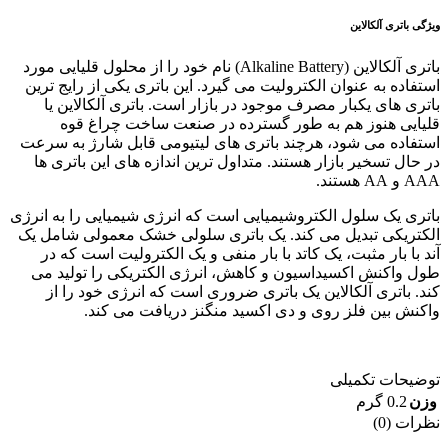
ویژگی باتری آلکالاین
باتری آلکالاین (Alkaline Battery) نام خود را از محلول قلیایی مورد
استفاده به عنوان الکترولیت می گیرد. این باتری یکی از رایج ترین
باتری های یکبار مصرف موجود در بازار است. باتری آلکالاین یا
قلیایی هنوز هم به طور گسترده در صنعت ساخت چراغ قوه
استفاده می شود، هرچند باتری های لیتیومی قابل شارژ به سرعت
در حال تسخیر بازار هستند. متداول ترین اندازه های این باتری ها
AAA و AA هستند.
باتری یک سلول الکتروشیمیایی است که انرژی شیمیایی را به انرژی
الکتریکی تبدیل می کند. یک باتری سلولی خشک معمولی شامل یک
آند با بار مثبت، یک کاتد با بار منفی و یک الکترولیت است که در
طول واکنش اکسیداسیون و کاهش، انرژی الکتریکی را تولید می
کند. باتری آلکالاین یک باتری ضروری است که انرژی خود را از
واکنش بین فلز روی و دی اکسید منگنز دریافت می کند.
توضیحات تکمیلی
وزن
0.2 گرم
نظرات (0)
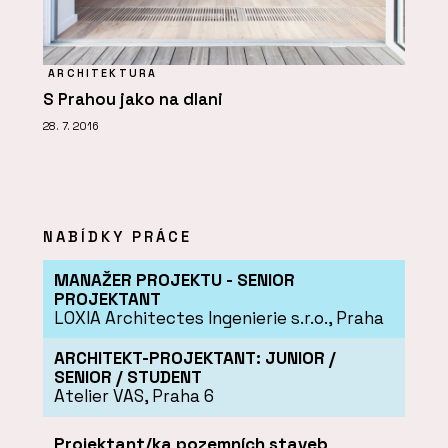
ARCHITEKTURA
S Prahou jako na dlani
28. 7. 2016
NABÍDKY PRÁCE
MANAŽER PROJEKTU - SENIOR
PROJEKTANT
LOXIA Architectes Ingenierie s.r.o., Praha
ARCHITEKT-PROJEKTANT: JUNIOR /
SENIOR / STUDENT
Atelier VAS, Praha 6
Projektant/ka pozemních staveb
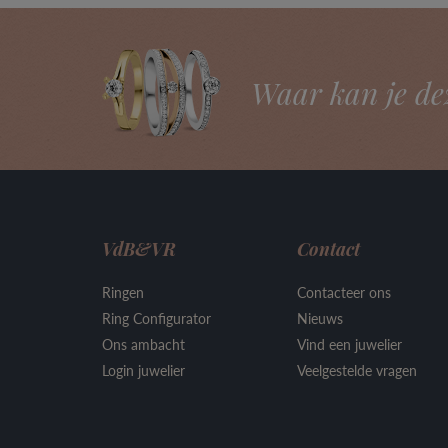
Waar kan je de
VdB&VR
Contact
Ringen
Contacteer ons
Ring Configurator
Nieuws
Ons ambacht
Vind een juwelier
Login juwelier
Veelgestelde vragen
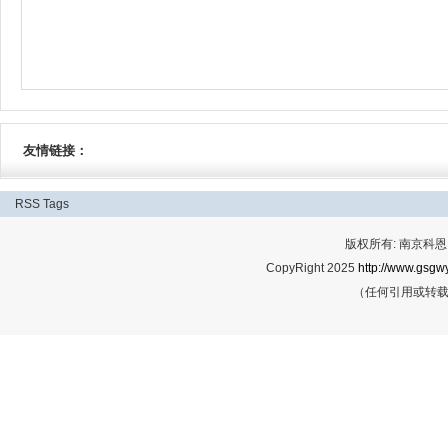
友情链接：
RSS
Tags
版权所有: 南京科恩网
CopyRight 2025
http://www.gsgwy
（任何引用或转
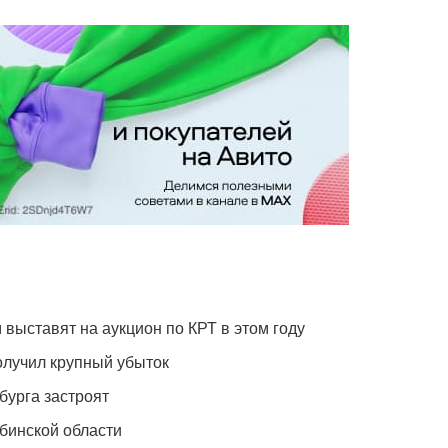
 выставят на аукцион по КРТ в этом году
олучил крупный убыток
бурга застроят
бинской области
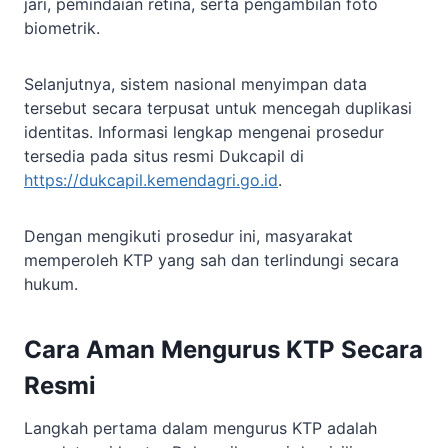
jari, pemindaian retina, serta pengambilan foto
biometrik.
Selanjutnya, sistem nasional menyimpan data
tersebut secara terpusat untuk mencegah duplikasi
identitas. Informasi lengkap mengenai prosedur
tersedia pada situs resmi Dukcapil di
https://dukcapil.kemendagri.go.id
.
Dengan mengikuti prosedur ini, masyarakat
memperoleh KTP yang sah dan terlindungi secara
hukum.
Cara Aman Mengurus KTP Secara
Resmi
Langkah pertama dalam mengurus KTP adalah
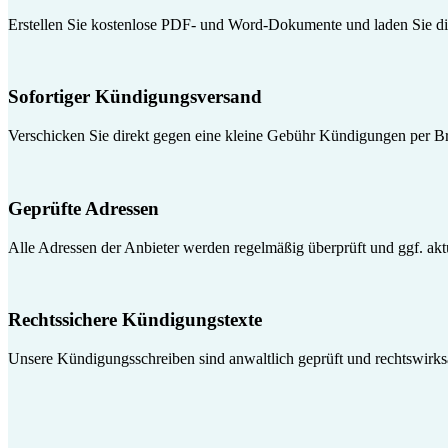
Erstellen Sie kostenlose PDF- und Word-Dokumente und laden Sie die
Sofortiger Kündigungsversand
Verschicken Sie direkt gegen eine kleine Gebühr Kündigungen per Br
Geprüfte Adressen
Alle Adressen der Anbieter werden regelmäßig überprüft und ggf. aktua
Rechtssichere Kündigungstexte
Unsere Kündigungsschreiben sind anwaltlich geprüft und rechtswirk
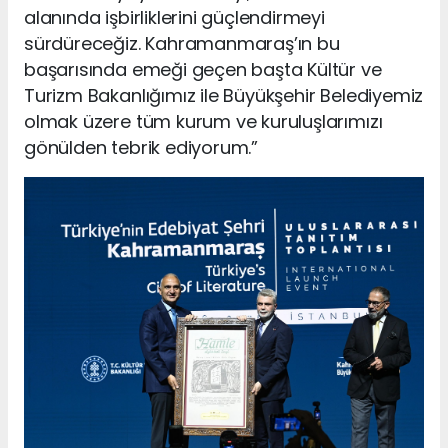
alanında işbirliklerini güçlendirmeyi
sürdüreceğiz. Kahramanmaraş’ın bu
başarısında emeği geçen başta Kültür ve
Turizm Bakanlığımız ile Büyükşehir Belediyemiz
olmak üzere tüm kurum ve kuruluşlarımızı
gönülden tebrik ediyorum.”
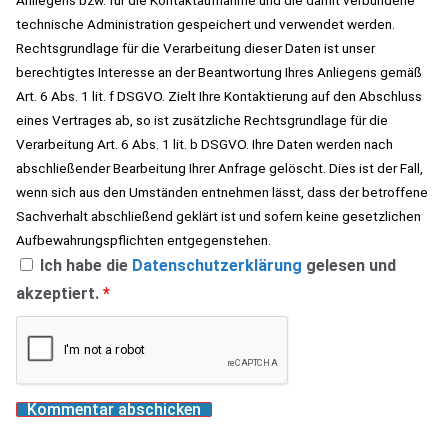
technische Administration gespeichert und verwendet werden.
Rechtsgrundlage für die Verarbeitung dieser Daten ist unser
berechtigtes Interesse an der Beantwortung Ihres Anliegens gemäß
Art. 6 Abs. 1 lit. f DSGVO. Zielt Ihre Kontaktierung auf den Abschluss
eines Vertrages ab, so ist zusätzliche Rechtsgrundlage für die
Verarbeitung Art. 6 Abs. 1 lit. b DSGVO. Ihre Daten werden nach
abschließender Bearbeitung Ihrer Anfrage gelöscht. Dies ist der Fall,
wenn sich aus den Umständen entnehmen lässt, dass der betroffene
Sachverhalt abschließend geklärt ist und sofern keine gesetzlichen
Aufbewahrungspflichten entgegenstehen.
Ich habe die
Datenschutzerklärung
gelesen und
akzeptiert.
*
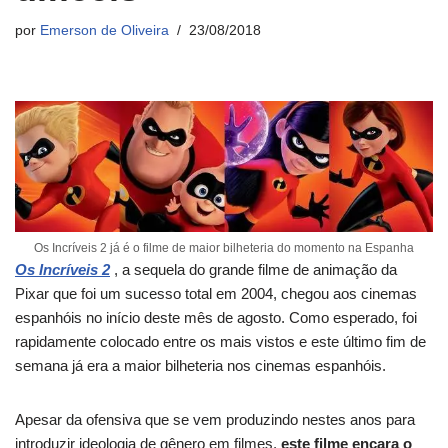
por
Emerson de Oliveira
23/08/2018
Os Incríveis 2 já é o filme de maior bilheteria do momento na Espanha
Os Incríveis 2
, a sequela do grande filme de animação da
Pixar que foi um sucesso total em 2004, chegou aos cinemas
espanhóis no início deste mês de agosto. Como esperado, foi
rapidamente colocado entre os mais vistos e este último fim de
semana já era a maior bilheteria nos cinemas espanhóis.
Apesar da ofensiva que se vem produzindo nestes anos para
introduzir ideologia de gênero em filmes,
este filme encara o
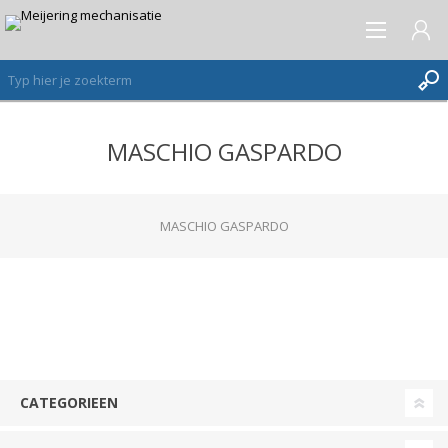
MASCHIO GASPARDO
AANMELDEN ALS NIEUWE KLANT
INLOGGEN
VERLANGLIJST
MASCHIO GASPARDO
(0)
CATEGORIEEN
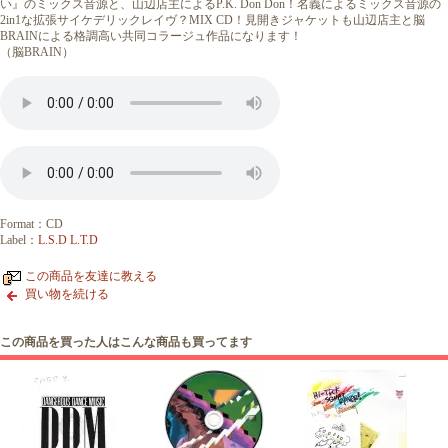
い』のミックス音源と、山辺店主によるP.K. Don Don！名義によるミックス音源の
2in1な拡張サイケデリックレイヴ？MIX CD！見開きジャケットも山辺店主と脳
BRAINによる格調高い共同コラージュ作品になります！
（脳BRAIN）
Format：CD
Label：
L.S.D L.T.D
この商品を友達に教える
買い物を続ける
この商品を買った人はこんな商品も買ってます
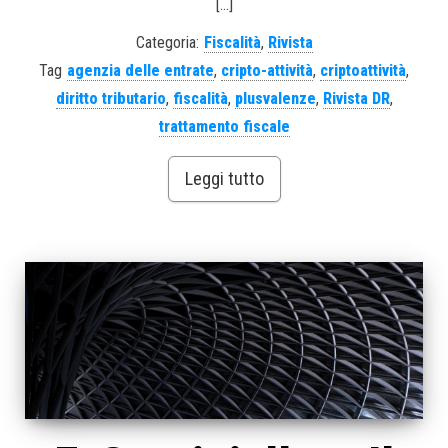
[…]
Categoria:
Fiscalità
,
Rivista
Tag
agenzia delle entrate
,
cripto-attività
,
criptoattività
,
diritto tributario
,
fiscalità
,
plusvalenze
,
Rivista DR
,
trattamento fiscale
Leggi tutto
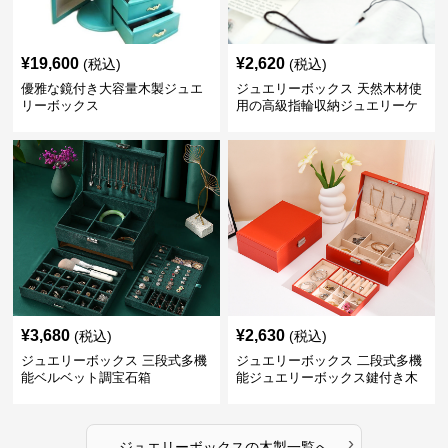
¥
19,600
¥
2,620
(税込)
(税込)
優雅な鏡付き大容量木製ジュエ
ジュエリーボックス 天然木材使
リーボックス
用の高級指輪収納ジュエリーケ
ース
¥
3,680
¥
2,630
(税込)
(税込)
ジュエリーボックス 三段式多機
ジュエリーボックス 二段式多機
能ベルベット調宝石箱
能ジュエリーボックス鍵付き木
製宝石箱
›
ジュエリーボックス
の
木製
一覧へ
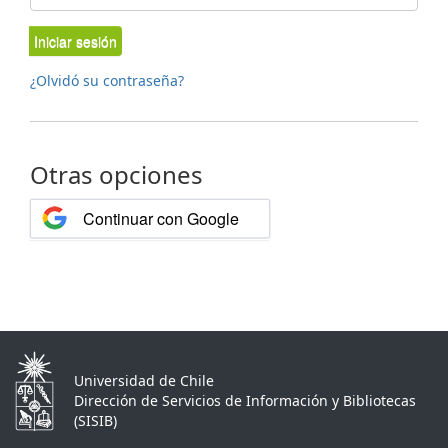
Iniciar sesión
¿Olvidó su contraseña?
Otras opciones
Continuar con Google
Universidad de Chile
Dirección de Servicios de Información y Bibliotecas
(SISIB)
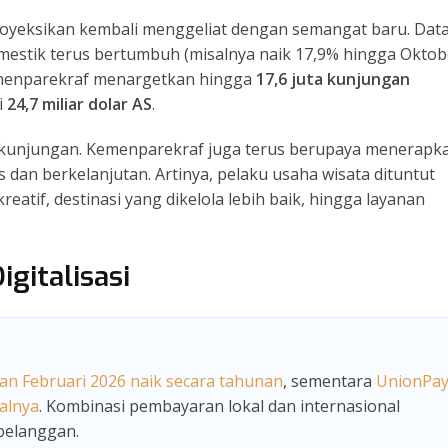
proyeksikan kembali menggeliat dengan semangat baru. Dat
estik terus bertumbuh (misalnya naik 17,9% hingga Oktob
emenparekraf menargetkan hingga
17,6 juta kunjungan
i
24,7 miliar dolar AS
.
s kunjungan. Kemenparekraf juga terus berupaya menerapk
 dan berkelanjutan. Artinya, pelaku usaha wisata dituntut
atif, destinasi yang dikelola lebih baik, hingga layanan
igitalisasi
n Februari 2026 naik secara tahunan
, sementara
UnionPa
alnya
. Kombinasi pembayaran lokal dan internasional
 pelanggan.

■ The task:
Could you retype every record above exactly, leaving the pictures out?

■ Reply to the task:
ویژگی باتری آلکالاین
باتری آلکالاین (Alkaline Battery) نام خود را از محلول قلیایی مورد
استفاده به عنوان الکترولیت می گیرد. این باتری یکی از رایج ترین
باتری های یکبار مصرف موجود در بازار است. باتری آلکالاین یا
قلیایی هنوز هم به طور گسترده در صنعت ساخت چراغ قوه
استفاده می شود، هرچند باتری های لیتیومی قابل شارژ به سرعت
در حال تسخیر بازار هستند. متداول ترین اندازه های این باتری ها
AAA و AA هستند.
باتری یک سلول الکتروشیمیایی است که انرژی شیمیایی را به انرژی
الکتریکی تبدیل می کند. یک باتری سلولی خشک معمولی شامل یک
آند با بار مثبت، یک کاتد با بار منفی و یک الکترولیت است که در
طول واکنش اکسیداسیون و کاهش، انرژی الکتریکی را تولید می
کند. باتری آلکالاین یک باتری ضروری است که انرژی خود را از
واکنش بین فلز روی و دی اکسید منگنز دریافت می کند.
توضیحات تکمیلی
وزن
0.2 گرم
نظرات (0)
ARCHITEKTURA
S Prahou jako na dlani
28. 7. 2016
NABÍDKY PRÁCE
MANAŽER PROJEKTU - SENIOR
PROJEKTANT
LOXIA Architectes Ingenierie s.r.o., Praha
ARCHITEKT-PROJEKTANT: JUNIOR /
SENIOR / STUDENT
Atelier VAS, Praha 6
Projektant/ka pozemních staveb
Waar kan je de
VdB&VR
Contact
Ringen
Contacteer ons
Ring Configurator
Nieuws
Ons ambacht
Vind een juwelier
Login juwelier
Veelgestelde vragen
友情链接：
RSS
Tags
版权所有: 南京科恩网
CopyRight 2025
http://www.gsgwy
（任何引用或转
 выставят на аукцион по КРТ в этом году
олучил крупный убыток
бурга застроят
бинской области
jari, pemindaian retina, serta pengambilan foto
biometrik.
Selanjutnya, sistem nasional menyimpan data
tersebut secara terpusat untuk mencegah duplikasi
identitas. Informasi lengkap mengenai prosedur
tersedia pada situs resmi Dukcapil di
https://dukcapil.kemendagri.go.id
.
Dengan mengikuti prosedur ini, masyarakat
memperoleh KTP yang sah dan terlindungi secara
hukum.
Cara Aman Mengurus KTP Secara
Resmi
Langkah pertama dalam mengurus KTP adalah
Erstellen Sie kostenlose PDF- und Word-Dokumente und laden Sie die
Sofortiger Kündigungsversand
Verschicken Sie direkt gegen eine kleine Gebühr Kündigungen per Br
Geprüfte Adressen
Alle Adressen der Anbieter werden regelmäßig überprüft und ggf. aktua
Rechtssichere Kündigungstexte
Unsere Kündigungsschreiben sind anwaltlich geprüft und rechtswirk
alanında işbirliklerini güçlendirmeyi
sürdüreceğiz. Kahramanmaraş’ın bu
başarısında emeği geçen başta Kültür ve
Turizm Bakanlığımız ile Büyükşehir Belediyemiz
olmak üzere tüm kurum ve kuruluşlarımızı
gönülden tebrik ediyorum.”
technische Administration gespeichert und verwendet werden.
Rechtsgrundlage für die Verarbeitung dieser Daten ist unser
berechtigtes Interesse an der Beantwortung Ihres Anliegens gemäß
Art. 6 Abs. 1 lit. f DSGVO. Zielt Ihre Kontaktierung auf den Abschluss
eines Vertrages ab, so ist zusätzliche Rechtsgrundlage für die
Verarbeitung Art. 6 Abs. 1 lit. b DSGVO. Ihre Daten werden nach
abschließender Bearbeitung Ihrer Anfrage gelöscht. Dies ist der Fall,
wenn sich aus den Umständen entnehmen lässt, dass der betroffene
Sachverhalt abschließend geklärt ist und sofern keine gesetzlichen
Aufbewahrungspflichten entgegenstehen.
Ich habe die
Datenschutzerklärung
gelesen und
akzeptiert.
*
por
Emerson de Oliveira
23/08/2018
Os Incríveis 2 já é o filme de maior bilheteria do momento na Espanha
Os Incríveis 2
, a sequela do grande filme de animação da
Pixar que foi um sucesso total em 2004, chegou aos cinemas
espanhóis no início deste mês de agosto. Como esperado, foi
rapidamente colocado entre os mais vistos e este último fim de
semana já era a maior bilheteria nos cinemas espanhóis.
Apesar da ofensiva que se vem produzindo nestes anos para
introduzir ideologia de gênero em filmes,
este filme encara o
MASCHIO GASPARDO
AANMELDEN ALS NIEUWE KLANT
INLOGGEN
VERLANGLIJST
MASCHIO GASPARDO
(0)
CATEGORIEEN
い』のミックス音源と、山辺店主によるP.K. Don Don！名義によるミックス音源の
2in1な拡張サイケデリックレイヴ？MIX CD！見開きジャケットも山辺店主と脳
BRAINによる格調高い共同コラージュ作品になります！
（脳BRAIN）
Format：CD
Label：
L.S.D L.T.D
この商品を友達に教える
買い物を続ける
この商品を買った人はこんな商品も買ってます
[…]
Categoria:
Fiscalità
,
Rivista
Tag
agenzia delle entrate
,
cripto-attività
,
criptoattività
,
diritto tributario
,
fiscalità
,
plusvalenze
,
Rivista DR
,
trattamento fiscale
Leggi tutto
¥
19,600
¥
2,620
(税込)
(税込)
優雅な鏡付き大容量木製ジュエ
ジュエリーボックス 天然木材使
リーボックス
用の高級指輪収納ジュエリーケ
ース
¥
3,680
¥
2,630
(税込)
(税込)
ジュエリーボックス 三段式多機
ジュエリーボックス 二段式多機
能ベルベット調宝石箱
能ジュエリーボックス鍵付き木
製宝石箱
›
ジュエリーボックス
の
木製
一覧へ
Iniciar sesión
¿Olvidó su contraseña?
Otras opciones
Continuar con Google
Universidad de Chile
Dirección de Servicios de Información y Bibliotecas
(SISIB)
proyeksikan kembali menggeliat dengan semangat baru. Dat
estik terus bertumbuh (misalnya naik 17,9% hingga Oktob
emenparekraf menargetkan hingga
17,6 juta kunjungan
i
24,7 miliar dolar AS
.
s kunjungan. Kemenparekraf juga terus berupaya menerapk
 dan berkelanjutan. Artinya, pelaku usaha wisata dituntut
atif, destinasi yang dikelola lebih baik, hingga layanan
igitalisasi
n Februari 2026 naik secara tahunan
, sementara
UnionPa
alnya
. Kombinasi pembayaran lokal dan internasional
 pelanggan.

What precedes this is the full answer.